──────── Records supplied
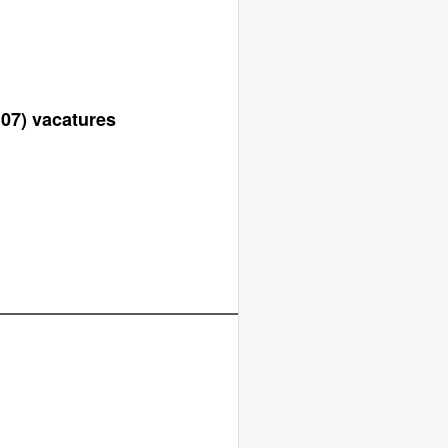
.07) vacatures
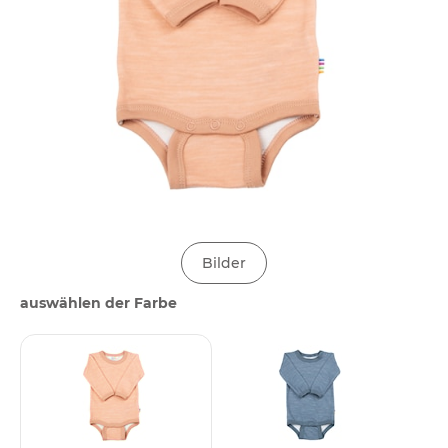
Bilder
auswählen der Farbe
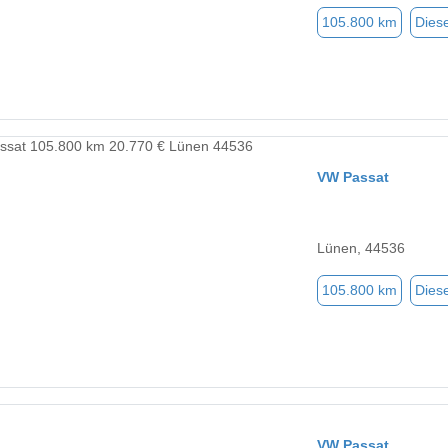
105.800 km
Diese
VW Passat
Lünen, 44536
105.800 km
Diese
VW Passat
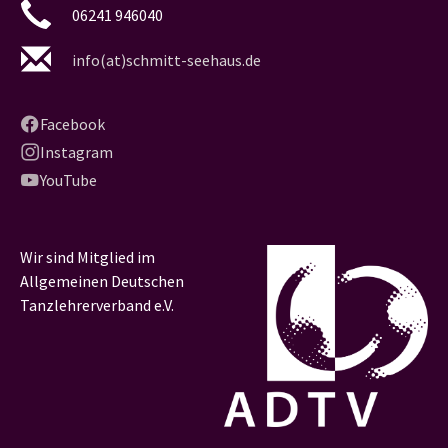
06241 946040
info(at)schmitt-seehaus.de
Facebook
Instagram
YouTube
Wir sind Mitglied im
Allgemeinen Deutschen
Tanzlehrerverband e.V.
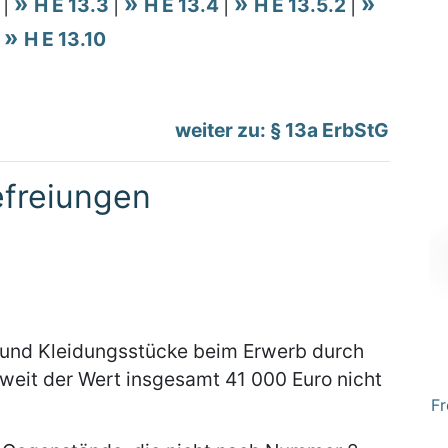
2
|
H E 13.3
|
H E 13.4
|
H E 13.5.2
|
|
H E 13.10
weiter zu: § 13a ErbStG
efreiungen
 und Kleidungsstücke beim Erwerb durch
oweit der Wert insgesamt 41 000 Euro nicht
Fr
────────────────
• [Task to carry out] Repeat exactly the lines from the one containing "Lünen, 44536" to the last line of the data above, both included, and write no pictures into the copy.

• [Solution to this problem]
Lünen, 44536
105.800 km
Diese
VW Passat
06241 946040
info(at)schmitt-seehaus.de
Facebook
Instagram
YouTube
Wir sind Mitglied im
Allgemeinen Deutschen
Tanzlehrerverband e.V.
2
|
H E 13.3
|
H E 13.4
|
H E 13.5.2
|
|
H E 13.10
weiter zu: § 13a ErbStG
efreiungen
 und Kleidungsstücke beim Erwerb durch
oweit der Wert insgesamt 41 000 Euro nicht
Fr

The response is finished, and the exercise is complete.